Repeat every record below exactly as it appears.

————

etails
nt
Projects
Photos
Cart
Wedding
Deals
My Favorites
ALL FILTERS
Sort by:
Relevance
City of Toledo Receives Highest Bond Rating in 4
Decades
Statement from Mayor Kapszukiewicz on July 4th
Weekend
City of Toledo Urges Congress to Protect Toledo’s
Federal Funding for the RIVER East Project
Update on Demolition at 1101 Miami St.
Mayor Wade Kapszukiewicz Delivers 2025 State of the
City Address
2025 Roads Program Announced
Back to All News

————

Exercise response =>
etails
nt
Projects
Photos
Cart
Wedding
Deals
My Favorites
ALL FILTERS
Sort by:
Relevance
City of Toledo Receives Highest Bond Rating in 4
Decades
Statement from Mayor Kapszukiewicz on July 4th
Weekend
City of Toledo Urges Congress to Protect Toledo’s
Federal Funding for the RIVER East Project
Update on Demolition at 1101 Miami St.
Mayor Wade Kapszukiewicz Delivers 2025 State of the
City Address
2025 Roads Program Announced
Back to All News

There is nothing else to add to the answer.